FRA Chief Operating Officer is responsible for ensuring that this policy is current and that there is effective and consistent implementation and adherence to the requirements highlighted in this policy across Fermilab.
FRA Chief Safety Officer is responsible for review, update, and submission of Fermilab's SSP and policies.
FRA Employees, Fermilab Users, Visitors, Authorized Guests, Subcontractors, and Employees of DOE-FSO are responsible for:
a. Adhering to this policy and supporting all processes associated with this policy.
b. Ensuring that when organizing events or meetings with external participants, all visitors and users who attend are made fully aware of requirements highlighted in this policy.
c.
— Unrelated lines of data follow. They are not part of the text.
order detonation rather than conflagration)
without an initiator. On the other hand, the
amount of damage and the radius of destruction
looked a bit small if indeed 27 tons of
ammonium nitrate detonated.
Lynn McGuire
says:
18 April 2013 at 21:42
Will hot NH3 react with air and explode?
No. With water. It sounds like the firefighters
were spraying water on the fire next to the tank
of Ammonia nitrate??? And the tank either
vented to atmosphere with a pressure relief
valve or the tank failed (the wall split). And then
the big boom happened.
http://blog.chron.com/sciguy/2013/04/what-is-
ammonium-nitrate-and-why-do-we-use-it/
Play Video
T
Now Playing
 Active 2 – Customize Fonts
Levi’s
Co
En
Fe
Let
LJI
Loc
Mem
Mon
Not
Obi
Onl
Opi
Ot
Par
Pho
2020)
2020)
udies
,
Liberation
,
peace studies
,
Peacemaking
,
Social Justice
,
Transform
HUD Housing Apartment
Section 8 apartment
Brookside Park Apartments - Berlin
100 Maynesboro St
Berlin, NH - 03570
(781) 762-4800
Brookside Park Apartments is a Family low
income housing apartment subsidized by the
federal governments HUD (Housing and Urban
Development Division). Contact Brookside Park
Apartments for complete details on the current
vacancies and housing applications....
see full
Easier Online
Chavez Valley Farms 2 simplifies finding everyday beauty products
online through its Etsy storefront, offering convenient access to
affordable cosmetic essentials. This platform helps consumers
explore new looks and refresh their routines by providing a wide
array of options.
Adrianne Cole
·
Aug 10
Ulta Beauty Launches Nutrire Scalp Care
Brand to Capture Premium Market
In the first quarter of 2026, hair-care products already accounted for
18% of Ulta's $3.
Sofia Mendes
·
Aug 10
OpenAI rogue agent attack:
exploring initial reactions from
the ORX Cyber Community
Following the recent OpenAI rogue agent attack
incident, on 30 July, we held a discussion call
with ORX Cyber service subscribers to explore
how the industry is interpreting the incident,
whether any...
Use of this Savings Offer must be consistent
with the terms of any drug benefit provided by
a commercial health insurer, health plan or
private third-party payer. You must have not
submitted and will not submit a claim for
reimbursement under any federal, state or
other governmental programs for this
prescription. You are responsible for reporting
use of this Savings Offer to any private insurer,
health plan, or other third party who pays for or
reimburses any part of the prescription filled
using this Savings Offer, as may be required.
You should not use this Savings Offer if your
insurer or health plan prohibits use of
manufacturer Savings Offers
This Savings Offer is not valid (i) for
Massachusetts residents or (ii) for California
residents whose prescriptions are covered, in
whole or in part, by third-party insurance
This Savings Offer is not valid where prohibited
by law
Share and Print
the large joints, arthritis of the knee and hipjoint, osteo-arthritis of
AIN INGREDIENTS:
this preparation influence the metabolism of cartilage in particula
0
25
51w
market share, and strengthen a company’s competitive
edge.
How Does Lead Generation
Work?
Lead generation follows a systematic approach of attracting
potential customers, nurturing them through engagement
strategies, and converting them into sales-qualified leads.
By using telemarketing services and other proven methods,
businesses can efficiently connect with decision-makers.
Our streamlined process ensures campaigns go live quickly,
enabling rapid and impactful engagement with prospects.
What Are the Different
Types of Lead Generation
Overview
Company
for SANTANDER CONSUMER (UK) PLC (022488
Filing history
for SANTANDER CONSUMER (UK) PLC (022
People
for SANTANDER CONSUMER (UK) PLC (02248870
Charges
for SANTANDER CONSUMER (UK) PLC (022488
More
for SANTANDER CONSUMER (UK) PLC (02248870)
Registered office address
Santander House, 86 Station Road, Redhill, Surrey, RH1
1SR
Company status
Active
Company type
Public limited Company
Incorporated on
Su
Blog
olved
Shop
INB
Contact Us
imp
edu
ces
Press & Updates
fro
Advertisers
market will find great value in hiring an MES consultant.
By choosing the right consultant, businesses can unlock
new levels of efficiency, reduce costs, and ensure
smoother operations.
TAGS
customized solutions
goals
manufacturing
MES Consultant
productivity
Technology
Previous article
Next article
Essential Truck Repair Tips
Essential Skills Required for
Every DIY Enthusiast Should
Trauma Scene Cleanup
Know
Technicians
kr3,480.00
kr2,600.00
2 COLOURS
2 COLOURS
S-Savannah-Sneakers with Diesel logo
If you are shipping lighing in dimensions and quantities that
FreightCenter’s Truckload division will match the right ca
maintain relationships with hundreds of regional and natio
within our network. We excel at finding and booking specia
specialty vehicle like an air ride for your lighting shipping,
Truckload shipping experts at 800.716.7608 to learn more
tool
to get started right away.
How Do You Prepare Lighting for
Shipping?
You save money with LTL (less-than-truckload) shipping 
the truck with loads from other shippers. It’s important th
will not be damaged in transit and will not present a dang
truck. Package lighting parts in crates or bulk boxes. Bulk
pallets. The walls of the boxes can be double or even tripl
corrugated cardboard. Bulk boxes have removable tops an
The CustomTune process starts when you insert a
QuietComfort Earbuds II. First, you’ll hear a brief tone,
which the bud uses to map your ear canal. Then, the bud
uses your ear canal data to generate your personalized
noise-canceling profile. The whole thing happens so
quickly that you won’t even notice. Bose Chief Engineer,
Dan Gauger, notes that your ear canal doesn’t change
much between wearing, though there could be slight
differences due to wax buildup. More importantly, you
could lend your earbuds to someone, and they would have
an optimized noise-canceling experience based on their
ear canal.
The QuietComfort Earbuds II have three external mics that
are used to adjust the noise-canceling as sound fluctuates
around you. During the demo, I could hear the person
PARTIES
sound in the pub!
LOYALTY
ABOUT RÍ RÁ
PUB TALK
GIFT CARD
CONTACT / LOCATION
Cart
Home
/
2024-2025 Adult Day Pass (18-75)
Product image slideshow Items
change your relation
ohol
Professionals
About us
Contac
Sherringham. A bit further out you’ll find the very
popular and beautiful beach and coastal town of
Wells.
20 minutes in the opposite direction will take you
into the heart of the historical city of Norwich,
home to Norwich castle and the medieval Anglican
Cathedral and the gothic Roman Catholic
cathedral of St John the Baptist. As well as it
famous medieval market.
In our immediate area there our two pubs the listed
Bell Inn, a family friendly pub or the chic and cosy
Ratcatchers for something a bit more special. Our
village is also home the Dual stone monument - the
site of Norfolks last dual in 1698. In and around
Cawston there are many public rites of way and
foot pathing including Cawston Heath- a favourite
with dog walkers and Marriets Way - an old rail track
Ensuring that when organizing events or meetings with external participants, they provide notification to the Directorate FVA Office of any individual that has citizenship outside of the U.S., and all visitors and users who attend are made fully aware of requirements highlighted in this policy
d. All Fermilab badge holders are required to complete Fermilab Escort training.
FRA Facility Security Officer is responsible for the day-to-day implementation of the SSP and policies.
FRA FVA Office is responsible (in conjunction with the Global Services Department) for all UFVA requirements as they relate to this policy; obtaining access approvals for all individuals who have origins or citizenship outside of the U.S. who are invited to Fermilab or express desire to access/visit Fermilab (or its associated resources); and approving new foreign national hosts and ensuring training requirements are met.
8. Authorities
DOE O 142.3 – Unclassified Foreign Visits and Assignments Program
DOE O 205.1 Department of Energy Cyber Security Management Program
DOE O 470.4 Safeguards and Security Program
FESHM Chapter 2070 – Environmental, Safety, Health & Quality Training
Fermilab Policy on Export Control
Fermilab Site Security Plan (Authorized Access Only)
Fermilab Emergency Management Policy
9. Owner
The Chief Operating Officer is the owner of this policy.
10. Review Cycle
This policy shall be reviewed every three years or more frequently, as needed.
11. Communication Plan
The requirements of this policy shall be made public by the Chief Operating Officer and provided to all Chiefs/Division Heads/Section Heads/Project Directors. This policy shall be available online in the Fermilab policy database.